Abstinence once more ..

So I am 8 days back into abstinence. Back to Overeaters Anonymous, the place I never thought I would go back to. The place of rules, consistent literature and life long membership, of which I arrogantly decided that I would never need or want. And what brought me here, is interestingly from a place renowned with freedom and fluidity , which in the Steps , I saw as lacking and what I perceived to be the demise of the program.

SO from my yoga mat I was brought to my knees in desperation. NO longer able to twist into places which before were the norm, not able to hold my body weight , collapsing into the place of safety , the child’s pose, the instructor says to me ‘ just do what you need to do for your body‘ and I just broke. Stones of weight that has come back insidiously over the last few years and wrapped itself around my bones just literally weighing me down and I lament at how much I hate being FAT. January pledges came and went and I find myself 3 months later with my weight peaking and my inability to stop eating running away with me. OA has been on my mind over the last few weeks. The idea pricking away at my mind , wrestling with the ambivalence.

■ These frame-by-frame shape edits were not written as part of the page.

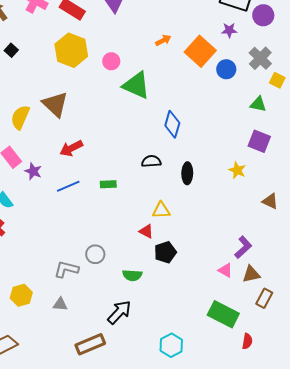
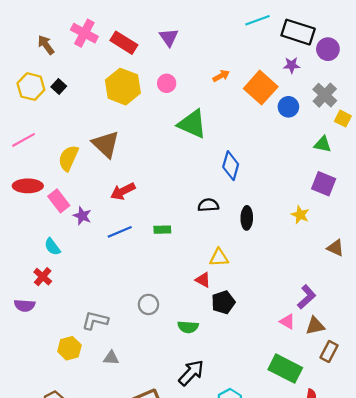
pink circle: (111, 61) -> (167, 83), moved
gray L-shape: (66, 269) -> (95, 320), moved
black arrow: (119, 312) -> (191, 373), moved

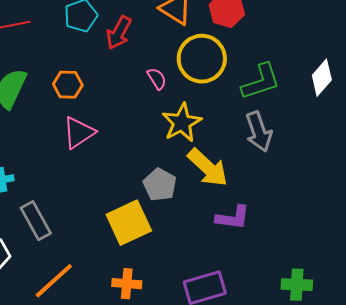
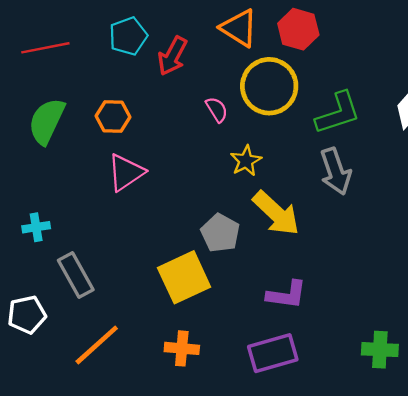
yellow star: (182, 123) -> (246, 161), size x0.7
purple L-shape: (233, 218) -> (287, 295), moved

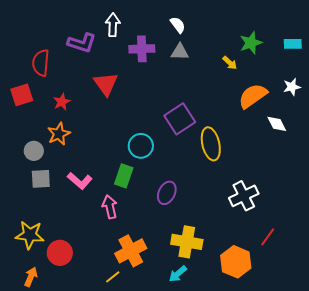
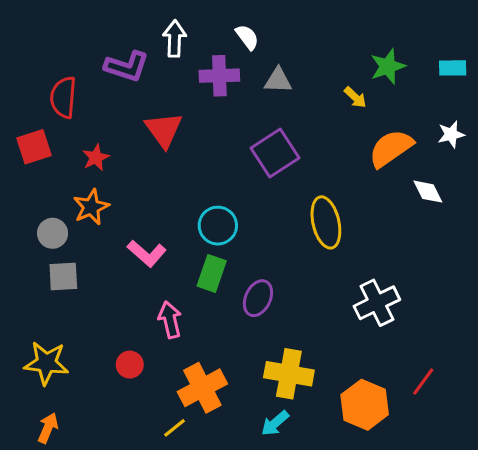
white semicircle: (178, 25) -> (247, 37), moved
purple square: (180, 119) -> (275, 153), moved
green rectangle: (124, 176) -> (212, 273), moved
pink L-shape: (80, 181) -> (147, 253), moved
red line: (268, 237) -> (423, 382), moved
red circle: (60, 253) -> (130, 365), moved, size x0.7

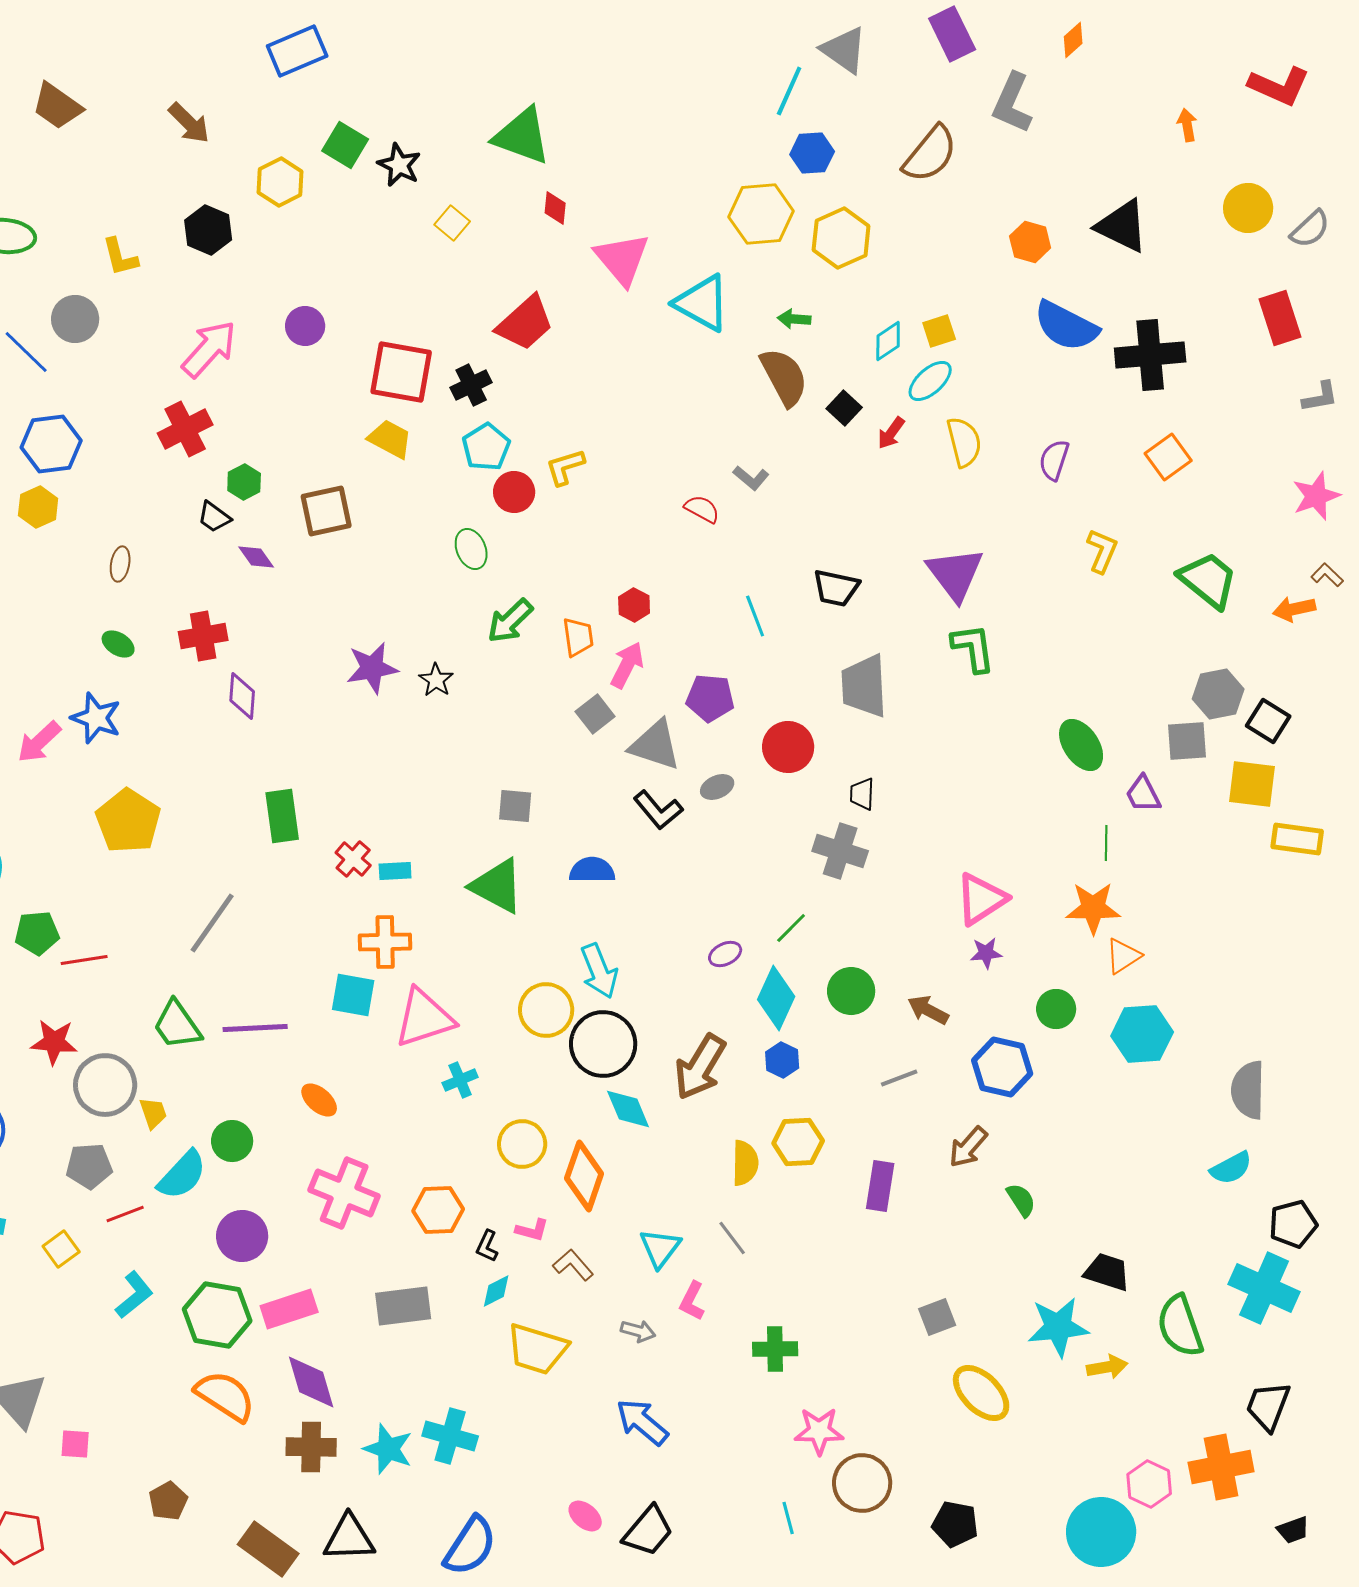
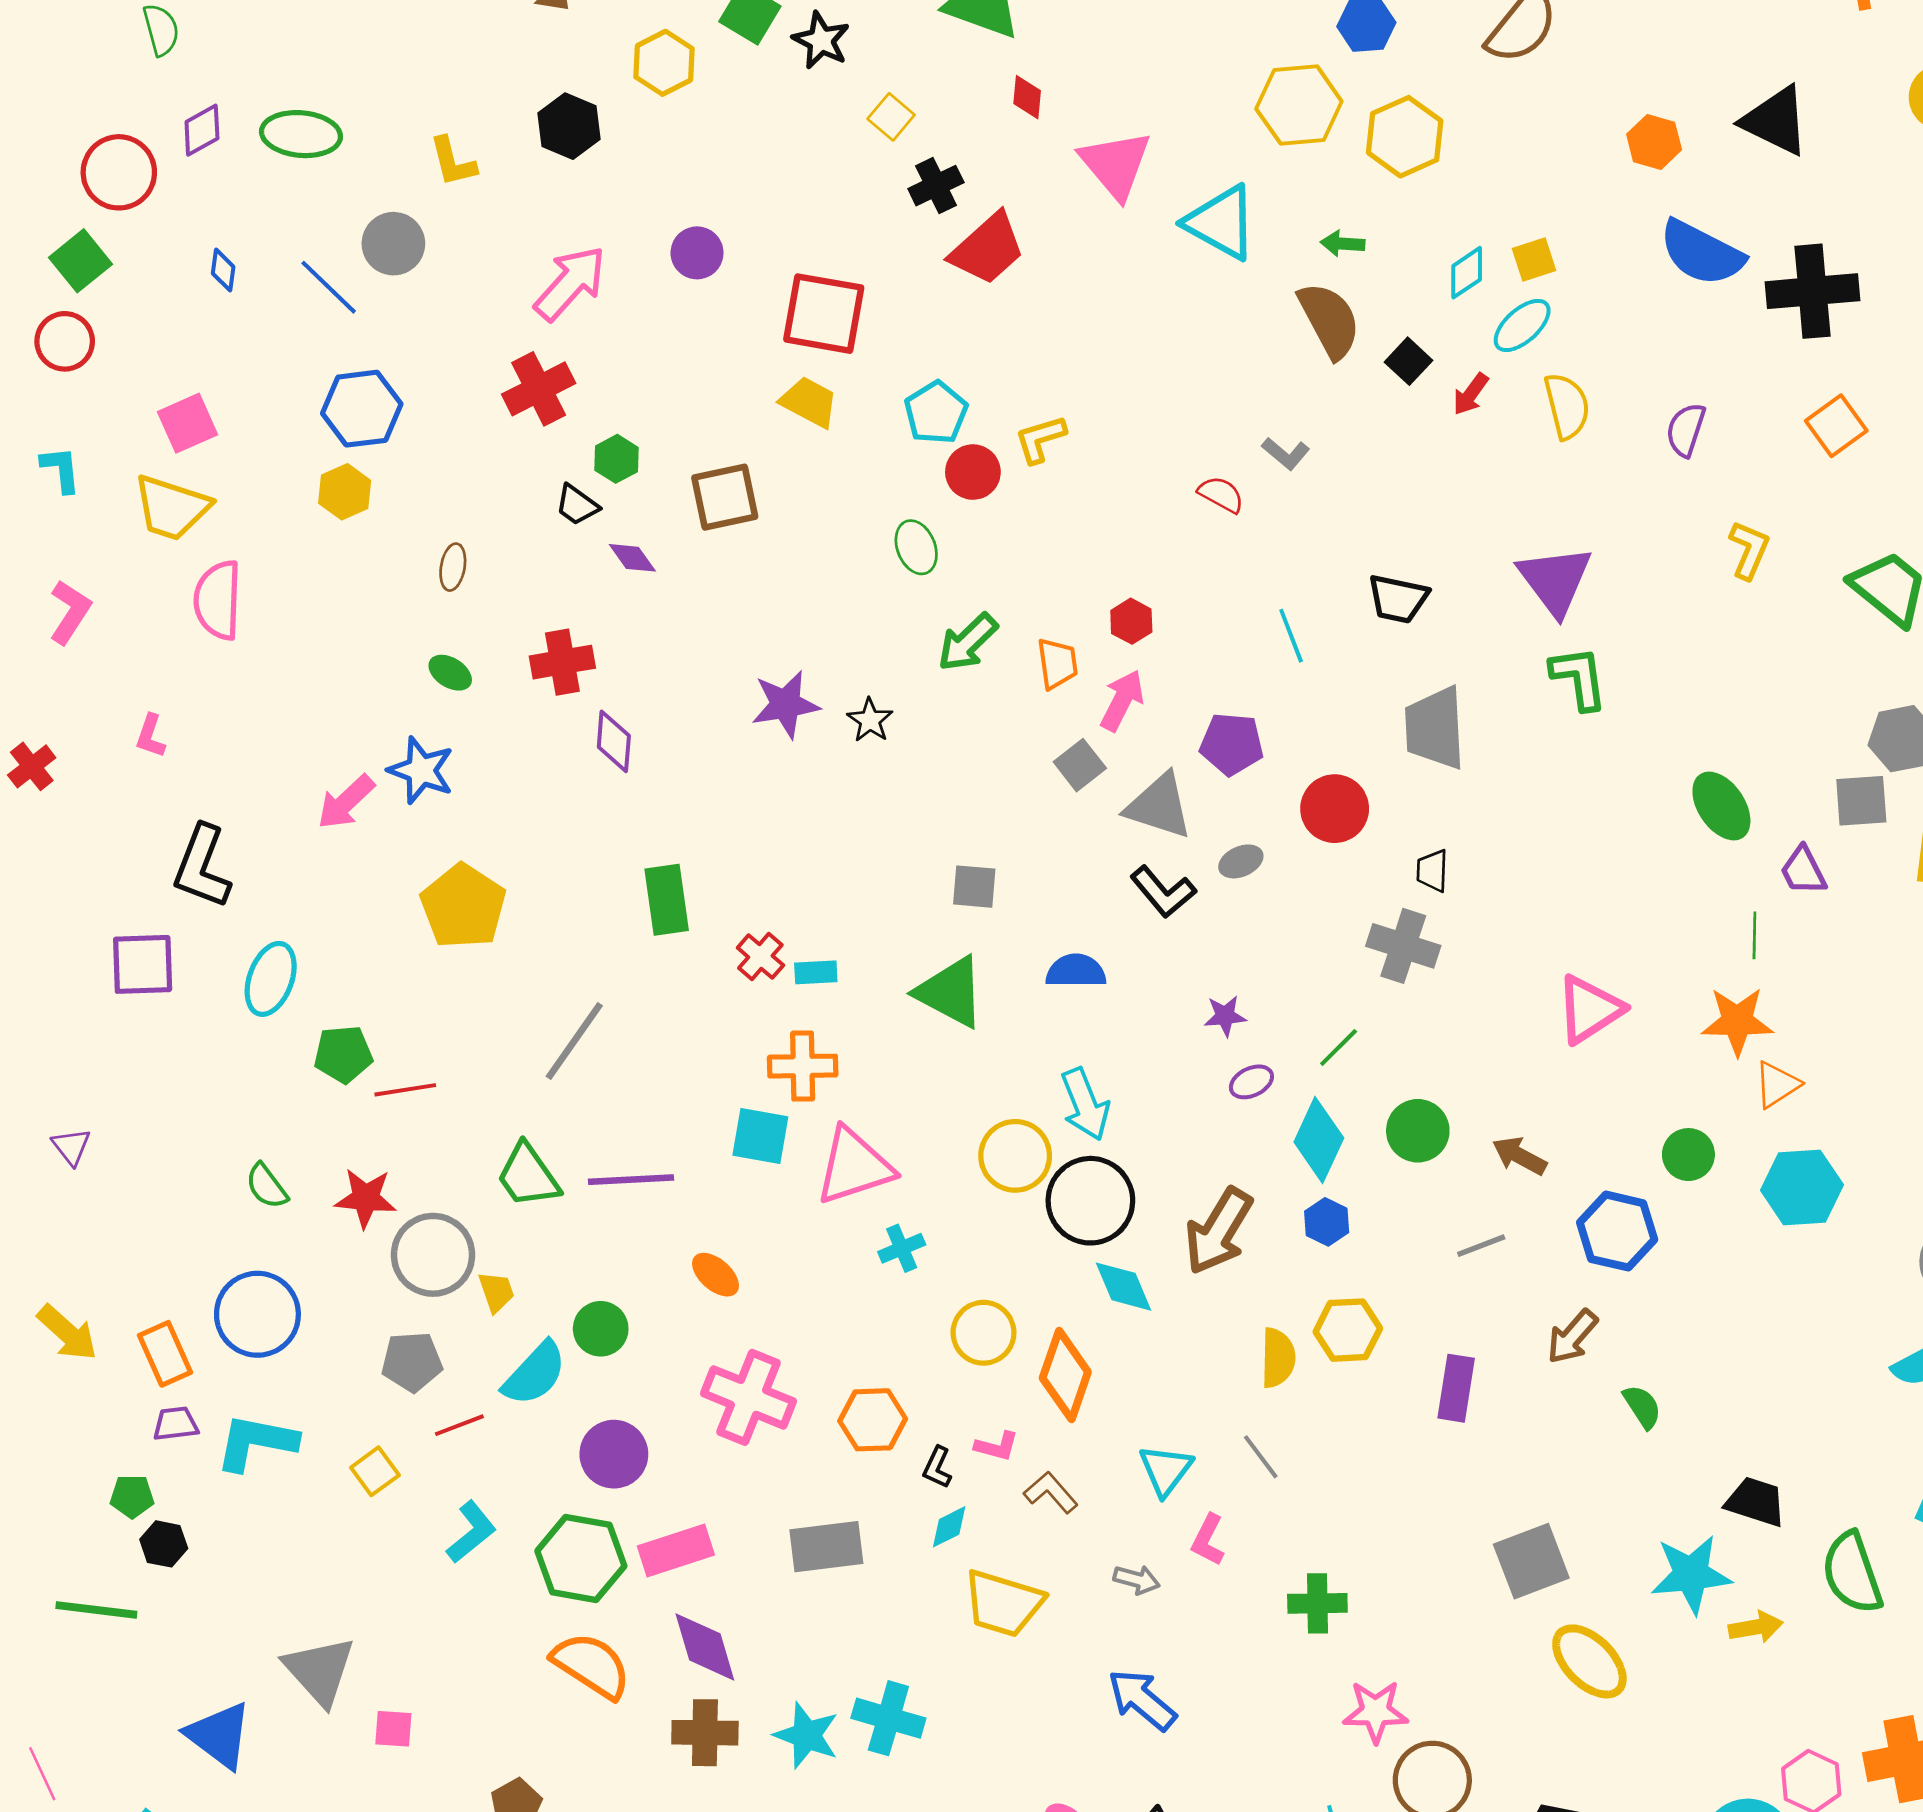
black cross: (471, 385) -> (936, 186), moved
purple star: (986, 953) -> (1225, 1016), moved
gray square: (937, 1317) -> (1531, 1561), size x1.5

But come a couple of days later and some re-reading of the basic literature I am actually suddenly inspired and refreshed – I was struck by some addiction teaching about the basic premises of pathways in the mind. And my motorway of overeating was well established , well lit up and easy to use – but in the corner of my mind, I knew that there was that dusty path that had worked and had been walked. I needed to exit the motorway , destined to be going in the opposite direction I wanted to go and my speed was increasing.

So I sit here, 8 days in , after such an odd week of inspiring abstinence , knowing that on my own I could have never had done this. I decided that my higher power is called Mighty Force , but also known as Mother Fucker. I love the phrase motherfucker, it’s badass and it reverberates off the tongue and it just encapsulates my God. My previous God was the Conservative Christian one, The Lord Jesus, who I still place as part of my powers , but in my own way , with my own rules. Not one drawn up by the patriarchy.

And it feels like a haze, I feel channels of peace & creativity opening up and I wonder why – why haven’t I written, poems? Started projects? Because I have been so into the goddamn food I have been blinded. I can’t even pinpoint where I started to slip into the invisible hell. So insidiously has my weight and my addiction to food been – so cunning – the mind.